[PATCH 5/5] c/r: Add AF_UNIX support (v6)

Oren Laadan orenl at librato.com
Tue Jul 28 14:18:17 PDT 2009

Dan Smith wrote:
> OL> obj_sock_users() is only required for objects that are to be
> OL> tested for leaks in full container checkpoint. I don't think it's
> OL> needed, because the relation sock <-> file is 1-to-1.  (If it
> OL> were, then you would also need to collect sockets).
> Okay, that also answers the question posed by John in the other
> thread.
> OL> (Actually, I will remove checkpoint_bad and restore_bad and modify
> OL> checkpoint_obj() and restore_obj() to fail if the respective
> OL> method is NULL).
> Okay, should I expect that to show up in v17-dev soon?

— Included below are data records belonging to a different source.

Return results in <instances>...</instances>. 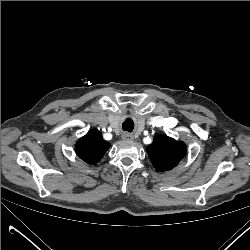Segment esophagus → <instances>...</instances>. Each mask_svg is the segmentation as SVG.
<instances>
[{
  "label": "esophagus",
  "mask_w": 250,
  "mask_h": 250,
  "mask_svg": "<svg viewBox=\"0 0 250 250\" xmlns=\"http://www.w3.org/2000/svg\"><path fill=\"white\" fill-rule=\"evenodd\" d=\"M122 139L127 142H132L134 140V137L132 134L129 133H123Z\"/></svg>",
  "instance_id": "34e87169"
}]
</instances>
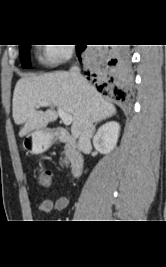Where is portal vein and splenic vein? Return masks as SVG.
Wrapping results in <instances>:
<instances>
[{
	"label": "portal vein and splenic vein",
	"instance_id": "portal-vein-and-splenic-vein-1",
	"mask_svg": "<svg viewBox=\"0 0 166 267\" xmlns=\"http://www.w3.org/2000/svg\"><path fill=\"white\" fill-rule=\"evenodd\" d=\"M50 104L48 102H40L38 103L37 107H45L49 106ZM57 112L61 120L63 121L64 125L68 126L72 123V115L64 112L61 108H57Z\"/></svg>",
	"mask_w": 166,
	"mask_h": 267
}]
</instances>
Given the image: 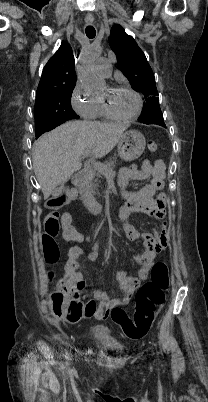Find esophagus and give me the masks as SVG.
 <instances>
[{"label": "esophagus", "instance_id": "34e87169", "mask_svg": "<svg viewBox=\"0 0 208 402\" xmlns=\"http://www.w3.org/2000/svg\"><path fill=\"white\" fill-rule=\"evenodd\" d=\"M85 21L87 24H91L93 22V15L88 13L85 17Z\"/></svg>", "mask_w": 208, "mask_h": 402}]
</instances>
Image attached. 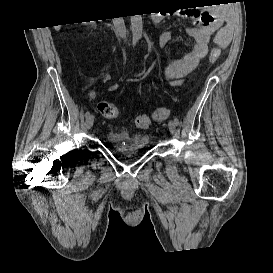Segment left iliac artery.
<instances>
[{"label":"left iliac artery","mask_w":273,"mask_h":273,"mask_svg":"<svg viewBox=\"0 0 273 273\" xmlns=\"http://www.w3.org/2000/svg\"><path fill=\"white\" fill-rule=\"evenodd\" d=\"M174 122H175V125L178 126L179 125V121L177 118H174Z\"/></svg>","instance_id":"obj_1"}]
</instances>
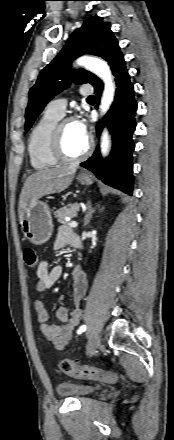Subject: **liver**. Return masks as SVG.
<instances>
[{
	"instance_id": "liver-1",
	"label": "liver",
	"mask_w": 174,
	"mask_h": 440,
	"mask_svg": "<svg viewBox=\"0 0 174 440\" xmlns=\"http://www.w3.org/2000/svg\"><path fill=\"white\" fill-rule=\"evenodd\" d=\"M75 168L41 169L30 175L22 188L19 198V221L22 225L24 215L43 196L59 193L68 188L73 180Z\"/></svg>"
}]
</instances>
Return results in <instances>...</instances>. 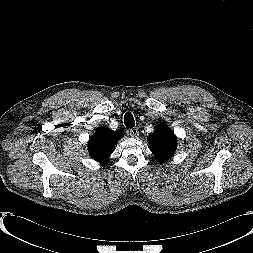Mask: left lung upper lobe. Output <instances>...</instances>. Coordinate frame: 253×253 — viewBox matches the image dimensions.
<instances>
[{"mask_svg": "<svg viewBox=\"0 0 253 253\" xmlns=\"http://www.w3.org/2000/svg\"><path fill=\"white\" fill-rule=\"evenodd\" d=\"M150 150L159 162H165L175 152L177 140L173 132L166 126L160 125L149 137Z\"/></svg>", "mask_w": 253, "mask_h": 253, "instance_id": "obj_1", "label": "left lung upper lobe"}]
</instances>
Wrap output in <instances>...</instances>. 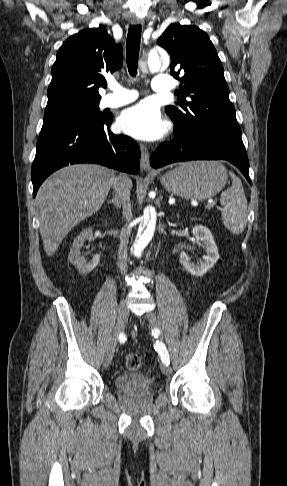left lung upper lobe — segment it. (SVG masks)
Masks as SVG:
<instances>
[{
    "mask_svg": "<svg viewBox=\"0 0 287 486\" xmlns=\"http://www.w3.org/2000/svg\"><path fill=\"white\" fill-rule=\"evenodd\" d=\"M157 42L169 52L171 74L181 82L178 102L165 108L176 127L241 139L223 66L208 35L196 26L173 23Z\"/></svg>",
    "mask_w": 287,
    "mask_h": 486,
    "instance_id": "5c2ea615",
    "label": "left lung upper lobe"
}]
</instances>
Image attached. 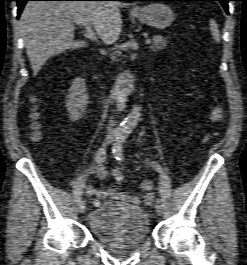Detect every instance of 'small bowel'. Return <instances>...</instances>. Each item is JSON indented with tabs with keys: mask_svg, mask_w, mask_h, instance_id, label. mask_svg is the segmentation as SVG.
<instances>
[{
	"mask_svg": "<svg viewBox=\"0 0 247 265\" xmlns=\"http://www.w3.org/2000/svg\"><path fill=\"white\" fill-rule=\"evenodd\" d=\"M91 174L98 176L100 179H107L109 176L108 170L101 164H93L85 169L82 174L79 176L74 188H79L85 178ZM139 189L144 192L142 201L146 205H150L153 202L154 196L151 193L153 189V182L150 180H144L139 184ZM83 193L85 196H96L99 199H111L114 201H124L130 204H138L140 199L135 195H128L121 192L117 187L98 190L92 186H86L83 188Z\"/></svg>",
	"mask_w": 247,
	"mask_h": 265,
	"instance_id": "1",
	"label": "small bowel"
}]
</instances>
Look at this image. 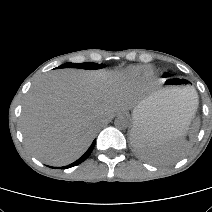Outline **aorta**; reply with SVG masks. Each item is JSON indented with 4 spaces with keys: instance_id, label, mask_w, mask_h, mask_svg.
I'll use <instances>...</instances> for the list:
<instances>
[{
    "instance_id": "obj_1",
    "label": "aorta",
    "mask_w": 212,
    "mask_h": 212,
    "mask_svg": "<svg viewBox=\"0 0 212 212\" xmlns=\"http://www.w3.org/2000/svg\"><path fill=\"white\" fill-rule=\"evenodd\" d=\"M114 125L118 129H125L128 127V120L124 116H118L114 121Z\"/></svg>"
}]
</instances>
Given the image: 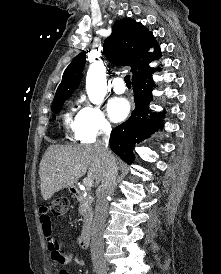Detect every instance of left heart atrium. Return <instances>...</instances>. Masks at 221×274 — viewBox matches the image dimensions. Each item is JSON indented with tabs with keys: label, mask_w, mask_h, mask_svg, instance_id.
Here are the masks:
<instances>
[{
	"label": "left heart atrium",
	"mask_w": 221,
	"mask_h": 274,
	"mask_svg": "<svg viewBox=\"0 0 221 274\" xmlns=\"http://www.w3.org/2000/svg\"><path fill=\"white\" fill-rule=\"evenodd\" d=\"M107 113L113 122L124 120L130 113V103L122 97H114L107 104Z\"/></svg>",
	"instance_id": "obj_1"
}]
</instances>
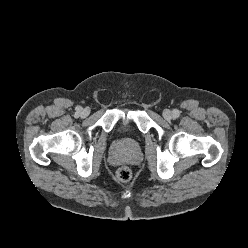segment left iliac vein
<instances>
[{
    "label": "left iliac vein",
    "instance_id": "left-iliac-vein-1",
    "mask_svg": "<svg viewBox=\"0 0 248 248\" xmlns=\"http://www.w3.org/2000/svg\"><path fill=\"white\" fill-rule=\"evenodd\" d=\"M163 117L166 119V120H171L172 117H173V114L172 112L169 110V109H165L163 111Z\"/></svg>",
    "mask_w": 248,
    "mask_h": 248
}]
</instances>
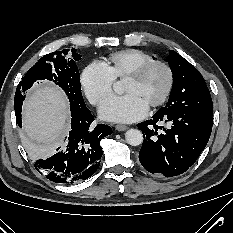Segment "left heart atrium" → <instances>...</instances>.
Here are the masks:
<instances>
[{
	"instance_id": "1",
	"label": "left heart atrium",
	"mask_w": 233,
	"mask_h": 233,
	"mask_svg": "<svg viewBox=\"0 0 233 233\" xmlns=\"http://www.w3.org/2000/svg\"><path fill=\"white\" fill-rule=\"evenodd\" d=\"M147 111L148 106L130 93L109 97L101 104L99 109L100 116L103 119L115 122L139 120L146 115Z\"/></svg>"
}]
</instances>
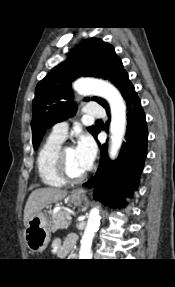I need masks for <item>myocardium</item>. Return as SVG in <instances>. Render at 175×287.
Instances as JSON below:
<instances>
[{"mask_svg":"<svg viewBox=\"0 0 175 287\" xmlns=\"http://www.w3.org/2000/svg\"><path fill=\"white\" fill-rule=\"evenodd\" d=\"M72 146L70 145H61L57 152H56V156H55V167L57 170L58 175L66 182L69 183H77L82 181L86 176H87V171H84L83 173L79 174V175H72L68 169H67V165H66V161H65V151L68 148H71Z\"/></svg>","mask_w":175,"mask_h":287,"instance_id":"obj_1","label":"myocardium"}]
</instances>
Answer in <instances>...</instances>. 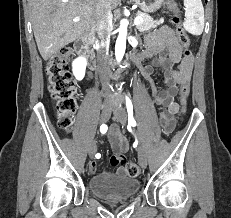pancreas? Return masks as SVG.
<instances>
[{
  "label": "pancreas",
  "instance_id": "pancreas-1",
  "mask_svg": "<svg viewBox=\"0 0 231 218\" xmlns=\"http://www.w3.org/2000/svg\"><path fill=\"white\" fill-rule=\"evenodd\" d=\"M138 15L143 19V21L137 25V28L141 32L148 31L150 29L156 28L158 25L162 24V20H154L151 16L143 13V12H138Z\"/></svg>",
  "mask_w": 231,
  "mask_h": 218
}]
</instances>
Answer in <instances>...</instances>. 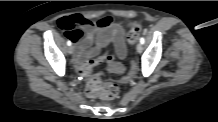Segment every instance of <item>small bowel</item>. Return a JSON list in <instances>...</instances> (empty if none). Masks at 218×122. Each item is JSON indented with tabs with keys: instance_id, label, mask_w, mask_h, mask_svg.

> OL> Nit: I already got confused a few times because of the similar
> OL> names.  Perhaps change CKPT_HDR_SOCKET_BUFFERS to
> OL> CKPT_HDR_SOCKET_QUEUE (and adjust the header name accordingly).
> Agreed.  I remember writing that and remarking to myself how
> ridiculous of a name it was, but never went back to change it.
> OL> Unless/until we decide otherwise, let's keep all ckpt_hdr_xxx
> OL> definitions in a single place -- checkpoint_hdr.h
> That's how I initially had it, but Serge asked for it to be moved into
> the network headers.  Serge?
> OL> Unless you intend to use the struct name 'ckpt_socket' elsewhere,
> OL> can we get rid of it (leaving only 'struct {') ?
> Yep.
> OL> Can you use fill_name() from checkpoint/file.c ?
> Yeah, looks like it.
> OL> This direct call to ->getname skips security checks through
> OL> getsockname(). You may want to refactor sys_getsockname() similar
> OL> to sys_bind().
> Okay.
>>> +	if ((h->sock.userlocks & SOCK_SNDBUF_LOCK) &&
>>> +	    ((h->sock.sndbuf < SOCK_MIN_SNDBUF) ||
>>> +	     (h->sock.sndbuf > sysctl_wmem_max)))
>>> +		return -EINVAL;
> OL> At least for afunix, if the user did not explicitly set the
> OL> sndbuf, then userlocks won't have SOCK_SNDBUF_LOCK set.
> OL> Also, if userlocks in the image doesn't have SOCK_SNDBUF_LOCK,
> OL> then the sndbuf value isn't checked ?
> I think I was thinking that I only needed to verify the buffer value
> if the user claimed to have set it (as if it would be ignored
> otherwise), but that doesn't seem right.  So, I think the proper
> thing to do here is always check it (i.e., remove the first check of
> the lock).
> OL> What about verifying sock.flags itself ?
> OL> In doing that, some options may assume/require some state --
> OL> - SOCK_USE_WRITE_QUEUE only used in ipv4/ipv6/sctp
> OL> - SOCK_DESTROY only used in some protocols
> OL> Perhaps sanitize sock.flags per protocol ?
> Hmm, okay.
> OL> Many of these direct copy into the socket and sock effectively
> OL> bypass security checks that take place in {get,set}sockopt(),
> OL> either explicitly (e.g. sk_sndtimeo) or implicitly (e.g.
> OL> SOCK_LINGER in sock.flags, reflecting SO_LINGER option).
> OL> This applies both to checkpoint (potentially bypassing permission
> OL> of the checkpointer to view this data) and restart (bypassing
> OL> permissions of user to set these values).
> OL> The alternative is to use socksetopt/sockgetopt for those values
> OL> that should be subject to security checks.
> Yeah, I suppose so.  I've resisted that thus far because it will make
> the sync operation so much harder to read, but I suppose it's
> unavoidable.
> OL> There should also be per-protocol consistency checks. E.g. afunix
> OL> cannot be in socket.state == SS_{DIS,}CONNECTING
> I suppose so, but I don't see anything in af_unix.c that seems to care :)
> OL> Better yet: -ENOSYS ?
> Okay.
>>> +	ret = kernel_sendmsg(sock->sk_socket, &msg, &kvec, 1, len);
> OL> Is it possible to avoid the extra copy using splice() instead ?
> It's possible, but it will require some refactoring to get access to
> all the right pointers.  I'd propose we push that optimization out
> until after we've got these patches integrated into the c/r tree.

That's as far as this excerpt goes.